Master of Science (MS)



Committee Chair(s)

Rebecca K. Blais (Committee Chair)


Rebecca K. Blais


Jamison Fargo


Michael E. Levin


Veterans are at a greater risk for suicide compared to the general population. Suicide risk further increases for veterans with posttraumatic stress disorder (PTSD). The Interpersonal Psychological Theory of Suicide (IPTS) states that a combination of higher perceived burden and lower thwarted belonging increases risk for suicidal ideation (SI), and when SI is present, higher acquired capability for suicide (ACFS) increases risk for suicide attempt. The IPTS is well supported in samples of the general population, but understudied in military samples. The current study tested the IPTS, using PTSD severity in place of perceived burden, and bothersomeness of negative social support (BNSS) and satisfaction of positive social support (SPSS) in place of thwarted belonging, and the original measure of ACFS in 290 military service members/veterans. We observed that higher PTSD and BNSS and lower SPSS were associated with SI and higher suicide risk.
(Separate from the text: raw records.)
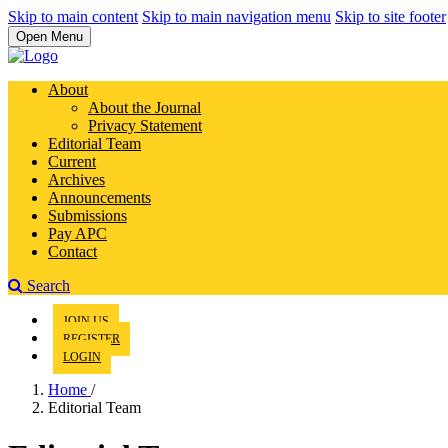
Skip to main content
Skip to main navigation menu
Skip to site footer
Open Menu
About
About the Journal
Privacy Statement
Editorial Team
Current
Archives
Announcements
Submissions
Pay APC
Contact
Search
JOIN US
REGISTER
LOGIN
Home
/
Editorial Team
BNSS demonstrated a nearly equivalent association to both SI and total suicide risk compared to SPSS. Neither the combined effect of PTSD severity and BNSS/SPSS on SI nor the combined effect of PTSD severity, BNSS/SPSS and ACFS on suicide risk were significant. Findings suggest that PTSD and SPSS/BNSS may not be useful variables for testing the IPTS, but that they are useful individually to assess suicidal behavior. Moreover, given the nearly equivalent association of BNSS and SPSS with suicide risk observed in the current study, clinicians and researchers should attend to both the positive and negative facets of social support in place of measuring only aspects of positive social support.